What you will do: After finding the line containing "especialización en tecnologías" below, please output that line and each following one through the line containing "En av Doktorn.coms", exactly as written.

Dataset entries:
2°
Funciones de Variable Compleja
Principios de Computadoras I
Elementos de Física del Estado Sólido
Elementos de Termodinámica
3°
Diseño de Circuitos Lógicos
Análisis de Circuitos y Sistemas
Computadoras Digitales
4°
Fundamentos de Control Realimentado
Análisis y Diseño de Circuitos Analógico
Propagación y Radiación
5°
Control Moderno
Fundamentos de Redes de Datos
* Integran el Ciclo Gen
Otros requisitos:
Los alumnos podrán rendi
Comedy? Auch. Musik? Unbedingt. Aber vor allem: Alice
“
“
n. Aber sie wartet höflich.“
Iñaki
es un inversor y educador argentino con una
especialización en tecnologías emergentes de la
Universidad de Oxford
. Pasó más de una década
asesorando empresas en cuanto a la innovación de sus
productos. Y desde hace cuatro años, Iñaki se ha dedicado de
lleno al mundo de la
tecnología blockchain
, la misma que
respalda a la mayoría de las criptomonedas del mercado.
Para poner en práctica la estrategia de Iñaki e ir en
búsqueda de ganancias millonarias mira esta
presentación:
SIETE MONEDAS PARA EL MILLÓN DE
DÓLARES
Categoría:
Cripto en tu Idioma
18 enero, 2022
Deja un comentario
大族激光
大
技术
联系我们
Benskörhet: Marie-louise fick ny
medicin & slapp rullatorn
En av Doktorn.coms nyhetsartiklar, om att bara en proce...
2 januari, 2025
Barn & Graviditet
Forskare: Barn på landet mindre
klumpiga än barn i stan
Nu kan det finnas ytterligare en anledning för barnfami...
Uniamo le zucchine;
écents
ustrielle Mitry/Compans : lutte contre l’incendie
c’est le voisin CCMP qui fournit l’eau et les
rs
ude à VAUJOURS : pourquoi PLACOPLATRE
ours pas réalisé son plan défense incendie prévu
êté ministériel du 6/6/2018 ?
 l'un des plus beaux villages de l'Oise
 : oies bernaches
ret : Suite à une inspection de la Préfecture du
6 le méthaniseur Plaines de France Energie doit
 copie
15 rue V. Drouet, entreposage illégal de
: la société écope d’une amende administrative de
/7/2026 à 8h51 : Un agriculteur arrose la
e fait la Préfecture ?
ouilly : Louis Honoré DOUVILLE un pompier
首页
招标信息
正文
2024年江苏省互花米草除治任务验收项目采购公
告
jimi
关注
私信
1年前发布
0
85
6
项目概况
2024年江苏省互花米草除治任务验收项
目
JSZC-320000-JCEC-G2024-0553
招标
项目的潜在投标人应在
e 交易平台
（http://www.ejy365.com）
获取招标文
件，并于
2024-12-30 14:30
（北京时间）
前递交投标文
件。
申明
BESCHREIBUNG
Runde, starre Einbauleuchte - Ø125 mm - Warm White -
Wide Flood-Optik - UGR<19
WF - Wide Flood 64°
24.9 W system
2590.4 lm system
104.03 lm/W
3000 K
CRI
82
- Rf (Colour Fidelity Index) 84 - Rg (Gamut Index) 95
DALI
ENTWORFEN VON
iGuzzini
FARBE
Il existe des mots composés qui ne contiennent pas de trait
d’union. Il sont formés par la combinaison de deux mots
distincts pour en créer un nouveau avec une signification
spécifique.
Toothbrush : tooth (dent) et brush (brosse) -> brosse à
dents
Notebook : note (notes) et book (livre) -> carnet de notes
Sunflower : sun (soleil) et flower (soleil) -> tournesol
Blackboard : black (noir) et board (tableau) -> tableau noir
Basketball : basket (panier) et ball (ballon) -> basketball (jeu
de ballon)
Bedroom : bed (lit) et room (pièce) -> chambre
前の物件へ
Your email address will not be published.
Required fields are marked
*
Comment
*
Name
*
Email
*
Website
...
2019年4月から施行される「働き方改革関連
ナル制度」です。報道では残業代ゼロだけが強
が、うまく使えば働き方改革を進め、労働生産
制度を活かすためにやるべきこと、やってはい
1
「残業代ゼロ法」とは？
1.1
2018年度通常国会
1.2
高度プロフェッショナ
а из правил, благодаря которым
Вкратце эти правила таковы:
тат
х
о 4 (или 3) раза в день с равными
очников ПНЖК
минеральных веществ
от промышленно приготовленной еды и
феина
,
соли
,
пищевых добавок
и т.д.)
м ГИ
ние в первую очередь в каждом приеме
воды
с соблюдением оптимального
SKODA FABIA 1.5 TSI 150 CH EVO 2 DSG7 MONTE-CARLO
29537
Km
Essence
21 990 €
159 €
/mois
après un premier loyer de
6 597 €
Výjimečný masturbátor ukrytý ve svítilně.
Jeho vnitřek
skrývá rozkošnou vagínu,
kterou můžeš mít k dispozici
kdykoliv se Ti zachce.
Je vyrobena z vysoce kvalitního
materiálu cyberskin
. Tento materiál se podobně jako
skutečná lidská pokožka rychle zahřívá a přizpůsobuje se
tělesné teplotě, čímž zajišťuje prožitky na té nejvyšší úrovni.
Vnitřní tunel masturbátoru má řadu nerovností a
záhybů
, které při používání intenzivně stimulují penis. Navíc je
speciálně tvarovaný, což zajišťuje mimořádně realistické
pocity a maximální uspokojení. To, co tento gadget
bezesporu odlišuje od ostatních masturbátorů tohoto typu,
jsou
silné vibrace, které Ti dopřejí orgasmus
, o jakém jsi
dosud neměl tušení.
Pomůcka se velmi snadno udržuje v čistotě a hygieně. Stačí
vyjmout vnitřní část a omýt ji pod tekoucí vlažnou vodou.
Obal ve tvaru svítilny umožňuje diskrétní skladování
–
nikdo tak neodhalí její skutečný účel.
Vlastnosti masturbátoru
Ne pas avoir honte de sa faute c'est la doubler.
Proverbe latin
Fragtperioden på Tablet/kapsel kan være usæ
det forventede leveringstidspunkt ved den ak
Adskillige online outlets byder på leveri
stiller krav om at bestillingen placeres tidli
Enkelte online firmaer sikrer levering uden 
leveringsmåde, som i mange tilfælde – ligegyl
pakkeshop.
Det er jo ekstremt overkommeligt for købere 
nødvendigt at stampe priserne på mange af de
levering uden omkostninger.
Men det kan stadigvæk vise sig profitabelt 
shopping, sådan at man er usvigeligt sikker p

Result for this exercise:
especialización en tecnologías emergentes de la
Universidad de Oxford
. Pasó más de una década
asesorando empresas en cuanto a la innovación de sus
productos. Y desde hace cuatro años, Iñaki se ha dedicado de
lleno al mundo de la
tecnología blockchain
, la misma que
respalda a la mayoría de las criptomonedas del mercado.
Para poner en práctica la estrategia de Iñaki e ir en
búsqueda de ganancias millonarias mira esta
presentación:
SIETE MONEDAS PARA EL MILLÓN DE
DÓLARES
Categoría:
Cripto en tu Idioma
18 enero, 2022
Deja un comentario
大族激光
大
技术
联系我们
Benskörhet: Marie-louise fick ny
medicin & slapp rullatorn
En av Doktorn.coms nyhetsartiklar, om att bara en proce...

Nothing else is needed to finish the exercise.